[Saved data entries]
<<<<
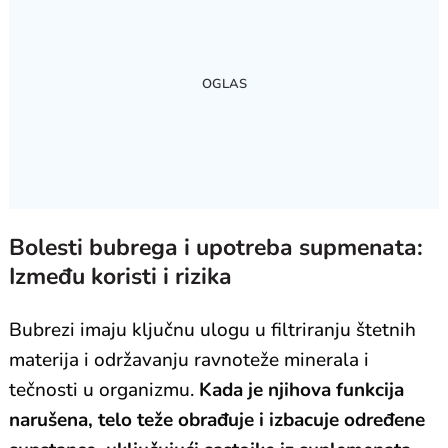
Bolesti bubrega i upotreba supmenata:
Između koristi i rizika
Bubrezi imaju ključnu ulogu u filtriranju štetnih
materija i održavanju ravnoteže minerala i
tečnosti u organizmu.
Kada je njihova funkcija
narušena, telo teže obrađuje i izbacuje određene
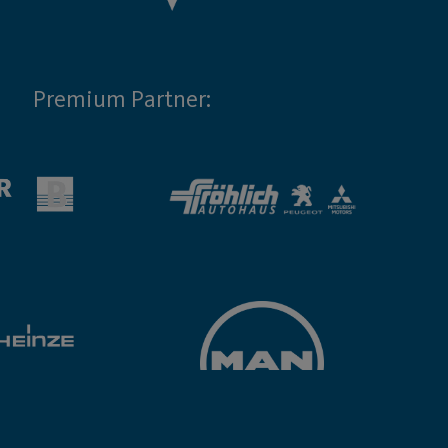
Premium Partner:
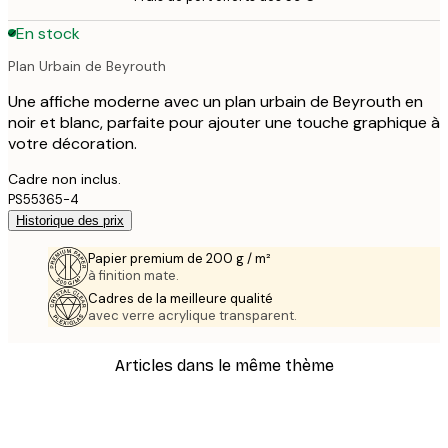
En stock
Plan Urbain de Beyrouth
Une affiche moderne avec un plan urbain de Beyrouth en
noir et blanc, parfaite pour ajouter une touche graphique à
votre décoration.
Cadre non inclus.
PS55365-4
Historique des prix
Papier premium de 200 g / m²
à finition mate.
Cadres de la meilleure qualité
avec verre acrylique transparent.
Articles dans le même thème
>>>>
WHAT YOU WILL DO => Using the records above, find and show each line with the string "avec".

SOLVED EXERCISE =>
Une affiche moderne avec un plan urbain de Beyrouth en
avec verre acrylique transparent.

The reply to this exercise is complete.